L’autrice souligne qu’enfanter est avant tout une immense responsabilité qui ne résonne pas chez tout le monde. À ce sujet, elle se remémore avoir lu un livre qui regroupe des témoignages de mères qui regrettent la maternité. « Et je trouve ça bien plus tragique, se forcer ou bien être forcées, c’est grave pour soi et pour l’enfant qui en paye les conséquences », soulève-t-elle.

Plus facile pour les hommes

Le conjoint de Camille Ingels-Fortier s’est aussi fait dire qu’il changerait d’idée plus tard, mais sûrement moins souvent que les femmes, concède-t-il.

Claire Legendre considère qu’il est bien plus aisé pour les hommes de refuser ouvertement la paternité. « Ils ont la possibilité de se réaliser hors du domaine domestique plus facilement, et ce, dans presque tous les milieux sociaux. Leur domaine d’action n’est pas réduit à la parentalité. Qu’un homme se réalise à travers son métier et ses passions, c’est tout à fait normal! »
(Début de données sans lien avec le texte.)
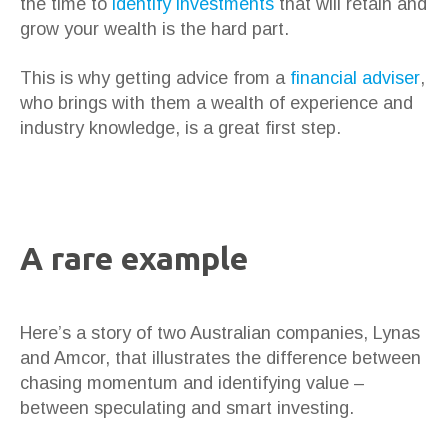
the time to
identify investments
that will retain and
grow your wealth is the hard part.
This is why getting advice from a
financial adviser
,
who brings with them a wealth of experience and
industry knowledge, is a great first step.
A rare example
Here’s a story of two Australian companies, Lynas
and Amcor, that illustrates the difference between
chasing momentum and identifying value –
between speculating and smart investing.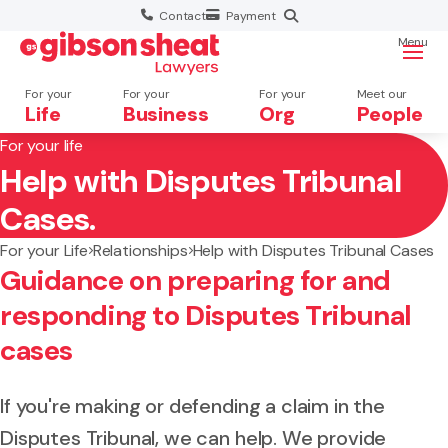
Contact
Payment
Menu
For your
For your
For your
Meet our
Life
Business
Org
People
For your life
Help with Disputes Tribunal
Search website
Cases.
For your Life
Relationships
Help with Disputes Tribunal Cases
Guidance on preparing for and
responding to Disputes Tribunal
cases
If you're making or defending a claim in the
Disputes Tribunal, we can help. We provide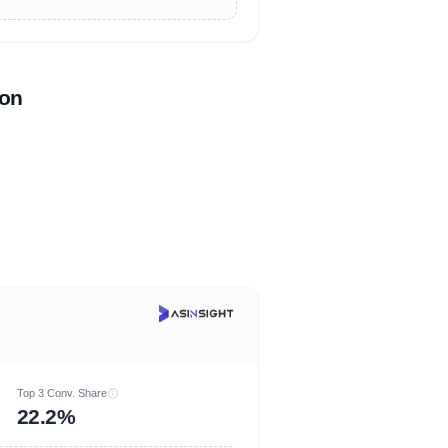
zon
Top 3 Conv. Share
22.2%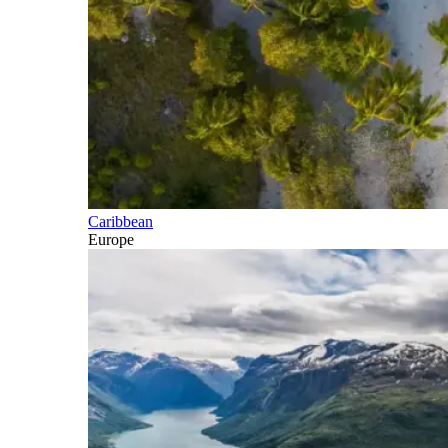
Caribbean
Europe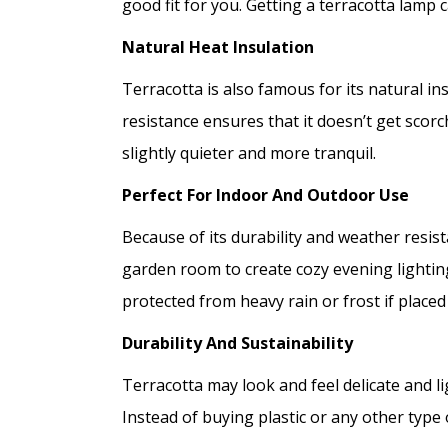
good fit for you. Getting a terracotta lamp 
Natural Heat Insulation
Terracotta is also famous for its natural in
resistance ensures that it doesn’t get sco
slightly quieter and more tranquil.
Perfect For Indoor And Outdoor Use
Because of its durability and weather resis
garden room to create cozy evening lighting 
protected from heavy rain or frost if place
Durability And Sustainability
Terracotta may look and feel delicate and li
Instead of buying plastic or any other type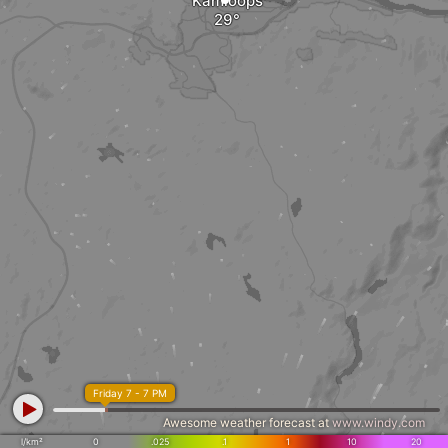
Kamloops
Friday 7 - 7 PM
Awesome weather forecast at
www.windy.com
l/km²
0
.025
.1
1
10
20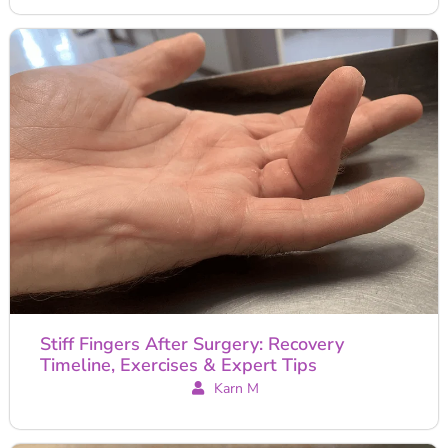
Stiff Fingers After Surgery: Recovery
Timeline, Exercises & Expert Tips
Karn M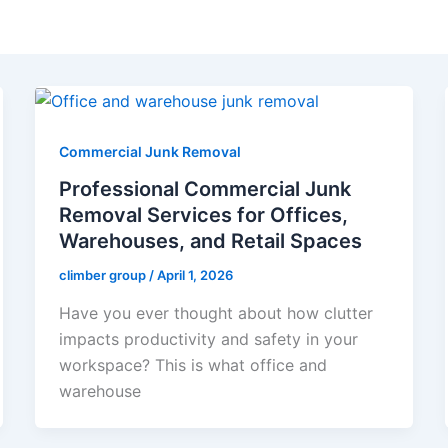
Commercial Junk Removal
Professional Commercial Junk
Removal Services for Offices,
Warehouses, and Retail Spaces
climber group
/
April 1, 2026
Have you ever thought about how clutter
impacts productivity and safety in your
workspace? This is what office and
warehouse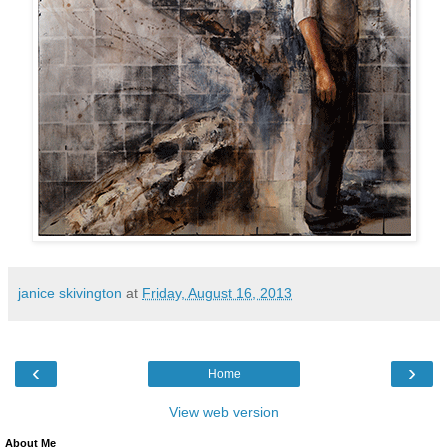
janice skivington
at
Friday, August 16, 2013
‹
›
Home
View web version
About Me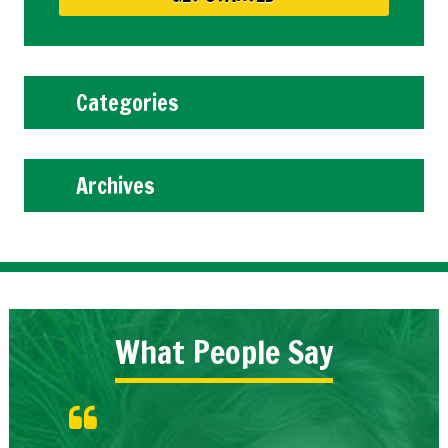
Categories
Archives
What People Say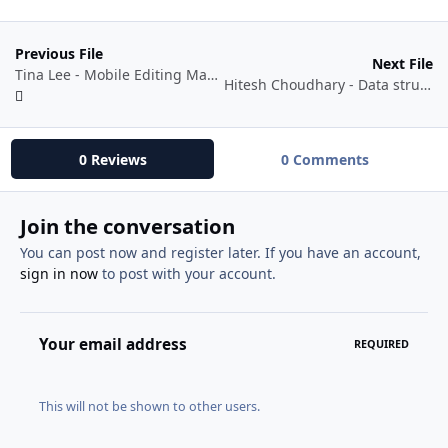
Previous File
Next File
Tina Lee - Mobile Editing Magic
Hitesh Choudhary - Data structures and Algorithm (DSA) for Tech Interviews
0 Reviews
0 Comments
Join the conversation
You can post now and register later. If you have an account,
sign in now
to post with your account.
Your email address
REQUIRED
This will not be shown to other users.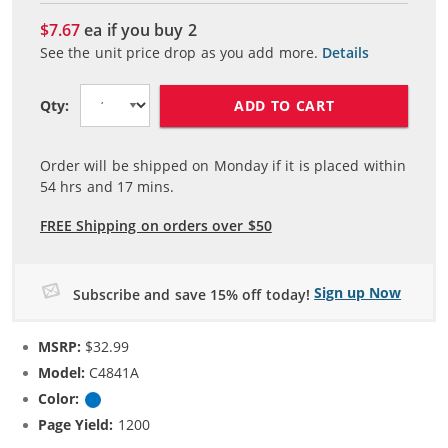
$7.67
ea if you buy
2
See the unit price drop as you add more.
Details
ADD TO CART
Qty:
Order will be shipped on Monday if it is placed within
54
hrs and
17
mins.
FREE Shipping on orders over $50
Sign up Now
Subscribe and save 15% off today!
MSRP:
$32.99
Model:
C4841A
Color:
Cyan
Page Yield:
1200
De plus, les femmes sont souvent valorisées par le fait qu’elles aient une belle famille, une belle progéniture, ajoute l’autrice. « Et on leur pose presque systématiquement des questions sur leurs enfants, illustre-t-elle. Pas certain que ce soit autant le cas pour les hommes. »

« La société attend encore aujourd’hui de la majorité des femmes en relation hétérosexuelle qu’elles « se fondent » derrière les besoins de leur conjoint… et ceux de leurs enfants.  »

Dans son essai Sorcières : la puissance invaincue des femmes, la journaliste suisse Mona Chollet aborde de front l’indépendance des femmes et, citant Pam Grossman, l’idée d’un archétype féminin souverain qui « ne se laisse pas définir par quelqu’un d’autre ». Selon son analyse, la société attend encore aujourd’hui de la majorité des femmes en relation hétérosexuelle qu’elles « se fondent » derrière les besoins de leur conjoint… et ceux de leurs enfants. L’essayiste revendique alors une autonomie radicale, qui « ne signifie pas l’absence de liens, mais la possibilité de nouer des liens qui respectent notre intégrité, notre libre arbitre, qui favorisent notre épanouissement au lieu de l’entraver, et cela, quel que soit notre mode de vie, seule ou en couple, avec ou sans enfants ».

Le début d’une réflexion

Remettre en question la fibre maternelle et le désir de procréation relève encore du tabou en 2021. Pourquoi les réactions sont-elles aussi nombreuses lorsqu’une femme assume le fait que la maternité ne fait pas partie de ses plans? C’est essentiellement un réflexe de survie, selon l’hypothèse de Claire Legendre. « Il y a quelque chose qui fait peur dans le fait de s’imaginer qu’on va disparaître et qu’on ne va pas laisser de trace. C’est rassurant d’assurer la pérennité de l’espèce, et c’est donc subversif de remettre ça en question. »

Optimiste, elle perçoit un élan féministe fort depuis quelques années et espère que les nullipares en bénéficieront aussi. Après la parution de Nullipares, elle a reçu beaucoup de commentaires enthousiastes de la part de jeunes femmes qui, comme Camille, assument vaillamment le fait qu’avoir des enfants n’est pas le but de leur vie.

Outre le droit inconditionnel de ne jamais enfanter, Claire Legendre et Camille Ingels-Fortier évoquent aussi celui de douter, de s’affranchir des attentes sociales, et ainsi de faire de la maternité un choix de vie, et non plus une pression collective exercée sur les femmes.